いきなり肩をはたかれてセーラは驚いたし少し相手を睨んでしまったのだけれど、
「どうですか?少し楽になりましたか?」
とその一見まるで有り難みのない坊さん地味た男に聞かれてみると、本当に体が軽くなっているのを実感出来たのだった。

「この人はもしかしたら、テレビとかにも出ている有名な祈祷師?先祖が安倍晴明とかそんな感じの人?」

などと想像して、セーラの心の中ではなんだか勝手にワクワク感が増してくるのだった。クールな祈祷師が出てくる映画を子供の頃に見たのも記憶に残っていた。祈祷師が呪文やお祓いとかで悪霊を退治しまくる、そんな映画だった。

「も、も、も、もしやそなたの名は?」

お礼も言わずにセーラはその男にそんな風にいきなり聞いたのだった。そんな芝居地味た聞き方になってしまったのは、酔っていたせいもあるのだが、セーラが演劇サークルに所属していて幕末を舞台にしたコメディタッチの芝居を丁度その時に練習していたからだった。来月の代々木での講演会も迫っていた。脚本や演出の多くをセーラが担っていた。ママとの普段の会話も最近は時代劇風になりがちではあった。
自分の名を問われてその男はこう返してきた。

「拙者、名を名乗る程の者でもござんせんが、ただの通りすがりの変態です」

そう言い残して男はそのまま足早に立ち去ってしまったのだった。
ガランとした深夜のロビーの白い空間に一人取り残されたセーラは、まるで幽霊にでも会ったような気分になってしまった。エレベーターに乗ると心のゾワゾワ感が段々と強くなってきて、部屋のドアまでがいつもよりかなり長く感じられてしまうのだった。部屋にたどり着いた時にはママはもう寝てしまっていた。

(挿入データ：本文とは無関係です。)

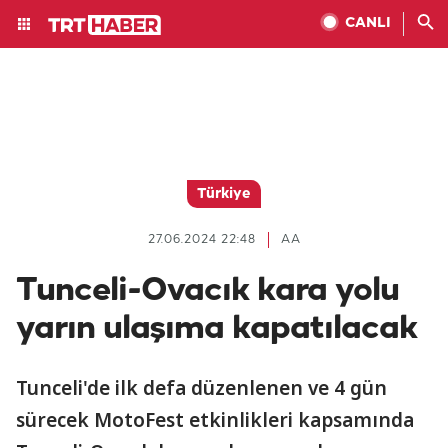
CANLI
Türkiye
27.06.2024 22:48
AA
Tunceli-Ovacık kara yolu
yarın ulaşıma kapatılacak
Tunceli'de ilk defa düzenlenen ve 4 gün
sürecek MotoFest etkinlikleri kapsamında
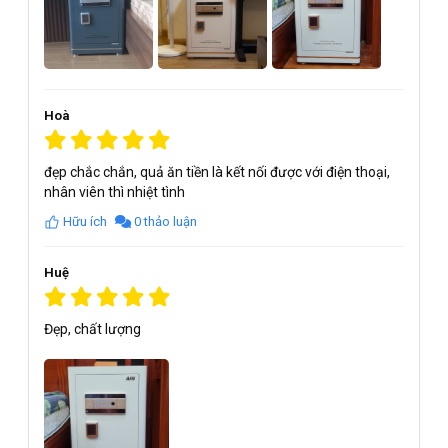
Hoà
đẹp chắc chắn, quả ăn tiền là kết nối được với điện thoại,
nhân viên thì nhiệt tình
Hữu ích
0 thảo luận
Huệ
Đẹp, chất lượng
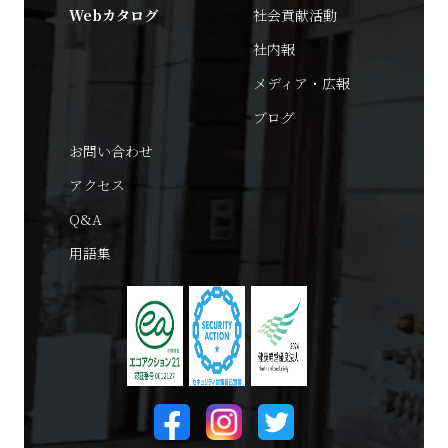
Webカタログ
社会貢献活動
社内報
メディア・広報
ブログ
お問い合わせ
アクセス
Q&A
用語集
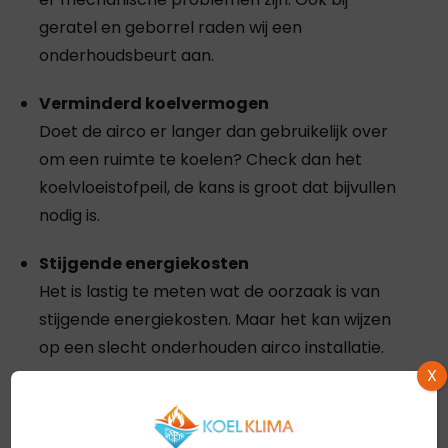
geratel en geborrel raden wij een
onderhoudsbeurt aan.
Verminderd koelvermogen
Doet de airco er langer dan gebruikelijk over
om een ruimte te koelen? Check dan het
koelvloeistofpeil, de kans is groot dat bijvullen
nodig is.
Stijgende energiekosten
Het is lastig te meten wat de oorzaak is van
stijgende energiekosten. Maar het kan wijzen
op een slecht onderhouden airco installatie.
X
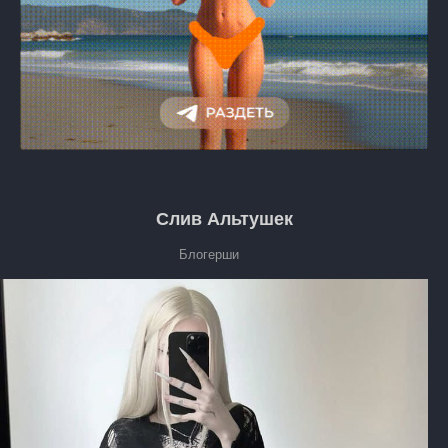
Слив Альтушек
Блогерши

「マンションの26階から見下ろす下界にはいつものようにネオンが瞬き、化け物だか妖怪変化だかの訳の分からない危険な生物がうようよしている。夜が明ければまた私は下界に戻らなくてはならない。人間は生きることに呪われている」

とベランダからの景色を見ながらセーラは思うのだった。

「あの男は本当に自分を変態だと名乗ったのだろうか?変態と言われれば確かにあの男は変態なのかもしれないが、でも私の聞き間違えではないかしらん?」

とセーラは自問自答しながら眠りについたのだった。

翌日二日酔いの頭でセーラはママに昨晩の不思議な男について話した。でもママには大笑いされながら
「お酒飲み過ぎて夢でも見てたんじゃないの?」
と言われてしまった。
セーラは一応否定はしたけれど、「夢だったのかなあ」と思うところもなくはなかった。
「取り敢えず、お稲荷さんにはお参りしとけば?安倍晴明の母親は女狐だと申しますぞ」などとママも言うので、早速近くのお稲荷さんにお参りに行った。帰りにセーラが引いたおみくじは吉だった。

あのヘンテコな呪術使いがママの新しい恋人だとセーラが気付くのに、それほど日数はかからなかった。